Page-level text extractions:
----------
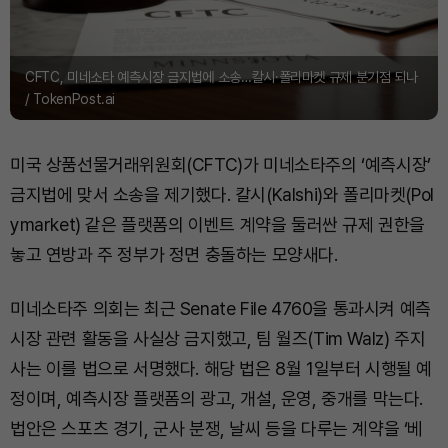
CFTC, 미네소타 예측시장 금지법에 소송…칼시·폴리마켓 규제 분기점 되나
/ TokenPost.ai
미국 상품선물거래위원회(CFTC)가 미네소타주의 ‘예측시장’
금지법에 맞서 소송을 제기했다. 칼시(Kalshi)와 폴리마켓(Pol
ymarket) 같은 플랫폼의 이벤트 계약을 둘러싼 규제 권한을
놓고 연방과 주 정부가 정면 충돌하는 모양새다.
미네소타주 의회는 최근 Senate File 4760을 통과시켜 예측
시장 관련 활동을 사실상 금지했고, 팀 월즈(Tim Walz) 주지
사는 이를 법으로 서명했다. 해당 법은 8월 1일부터 시행될 예
정이며, 예측시장 플랫폼의 광고, 개설, 운영, 중개를 막는다.
법안은 스포츠 경기, 군사 분쟁, 날씨 등을 다루는 계약을 ‘베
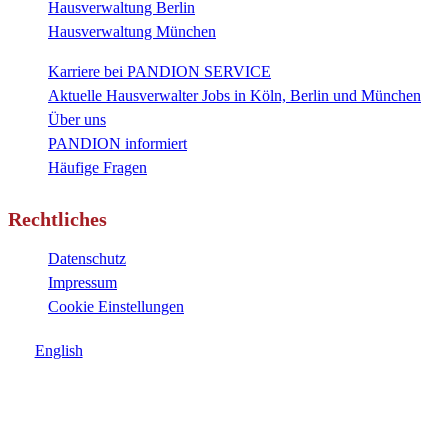
Hausverwaltung Berlin
Hausverwaltung München
Karriere bei PANDION SERVICE
Aktuelle Hausverwalter Jobs in Köln, Berlin und München
Über uns
PANDION informiert
Häufige Fragen
Rechtliches
Datenschutz
Impressum
Cookie Einstellungen
English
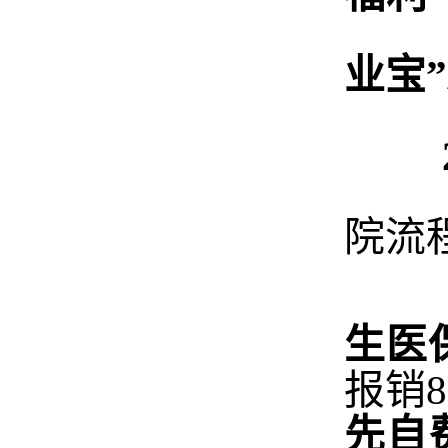
业宝
”
2
院流
生医
报销8
先自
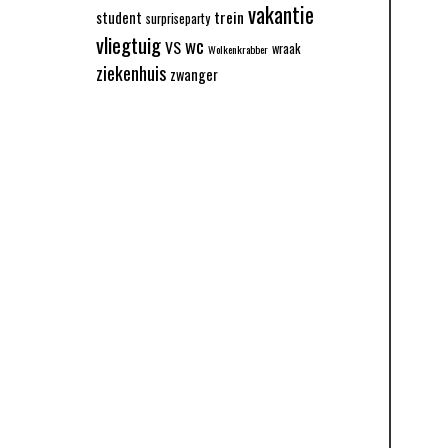
vakantie
trein
student
surpriseparty
vliegtuig
wc
VS
wraak
Wolkenkrabber
ziekenhuis
zwanger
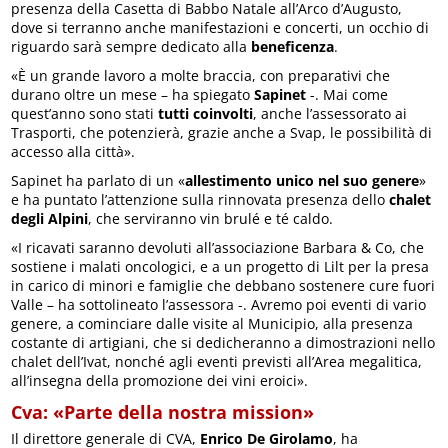
presenza della Casetta di Babbo Natale all’Arco d’Augusto,
dove si terranno anche manifestazioni e concerti, un occhio di
riguardo sarà sempre dedicato alla
beneficenza
.
«È un grande lavoro a molte braccia, con preparativi che
durano oltre un mese – ha spiegato
Sapinet
-. Mai come
quest’anno sono stati
tutti coinvolti
, anche l’assessorato ai
Trasporti, che potenzierà, grazie anche a Svap, le possibilità di
accesso alla città».
Sapinet ha parlato di un «
allestimento unico nel suo genere
»
e ha puntato l’attenzione sulla rinnovata presenza dello
chalet
degli Alpini
, che serviranno vin brulé e té caldo.
«I ricavati saranno devoluti all’associazione Barbara & Co, che
sostiene i malati oncologici, e a un progetto di Lilt per la presa
in carico di minori e famiglie che debbano sostenere cure fuori
Valle – ha sottolineato l’assessora -. Avremo poi eventi di vario
genere, a cominciare dalle visite al Municipio, alla presenza
costante di artigiani, che si dedicheranno a dimostrazioni nello
chalet dell’Ivat, nonché agli eventi previsti all’Area megalitica,
all’insegna della promozione dei vini eroici».
Cva: «Parte della nostra mission»
Il direttore generale di CVA,
Enrico De Girolamo
, ha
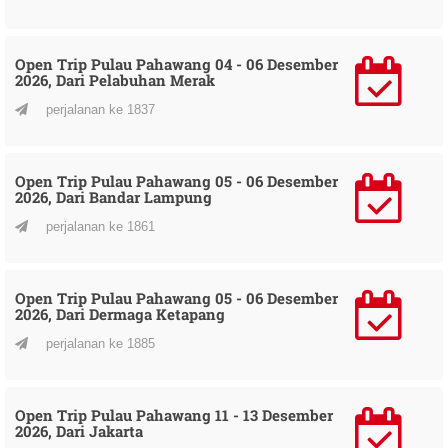
Open Trip Pulau Pahawang 04 - 06 Desember
2026, Dari Pelabuhan Merak
perjalanan ke 1837
Open Trip Pulau Pahawang 05 - 06 Desember
2026, Dari Bandar Lampung
perjalanan ke 1861
Open Trip Pulau Pahawang 05 - 06 Desember
2026, Dari Dermaga Ketapang
perjalanan ke 1885
Open Trip Pulau Pahawang 11 - 13 Desember
2026, Dari Jakarta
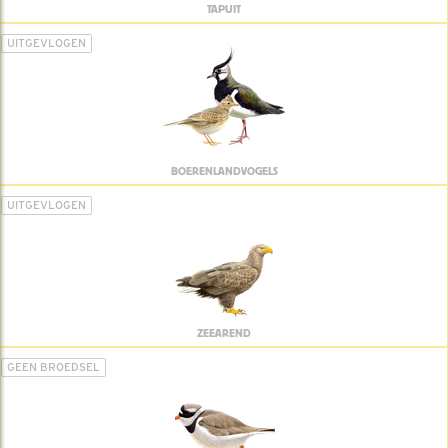
TAPUIT
UITGEVLOGEN
BOERENLANDVOGELS
UITGEVLOGEN
ZEEAREND
GEEN BROEDSEL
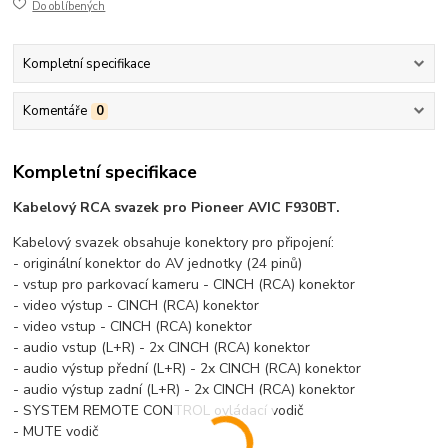
Do oblíbených
Kompletní specifikace
Komentáře
0
Kompletní specifikace
Kabelový RCA svazek pro Pioneer AVIC F930BT.
Kabelový svazek obsahuje konektory pro připojení:
- originální konektor do AV jednotky (24 pinů)
- vstup pro parkovací kameru - CINCH (RCA) konektor
- video výstup - CINCH (RCA) konektor
- video vstup - CINCH (RCA) konektor
- audio vstup (L+R) - 2x CINCH (RCA) konektor
- audio výstup přední (L+R) - 2x CINCH (RCA) konektor
- audio výstup zadní (L+R) - 2x CINCH (RCA) konektor
- SYSTEM REMOTE CONTROL ovládací vodič
- MUTE vodič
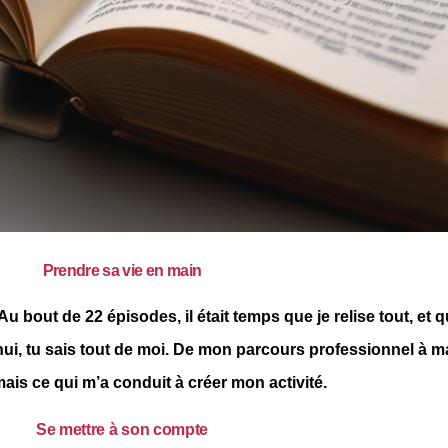
Prendre sa vie en main
u bout de 22 épisodes, il était temps que je relise tout, et q
hui, tu sais tout de moi. De mon parcours professionnel à ma
ais ce qui m’a conduit à créer mon activité.
Se mettre à son compte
----------
Copy only the lines running from the one that holds "- video výstup - CINCH (RCA) konektor" through the last line of the data, and include both of those lines. Do not copy any pictures.

**Response to the exercise:**
- video výstup - CINCH (RCA) konektor
- video vstup - CINCH (RCA) konektor
- audio vstup (L+R) - 2x CINCH (RCA) konektor
- audio výstup přední (L+R) - 2x CINCH (RCA) konektor
- audio výstup zadní (L+R) - 2x CINCH (RCA) konektor
- SYSTEM REMOTE CONTROL ovládací vodič
- MUTE vodič
Prendre sa vie en main
u bout de 22 épisodes, il était temps que je relise tout, et q
hui, tu sais tout de moi. De mon parcours professionnel à ma
ais ce qui m’a conduit à créer mon activité.
Se mettre à son compte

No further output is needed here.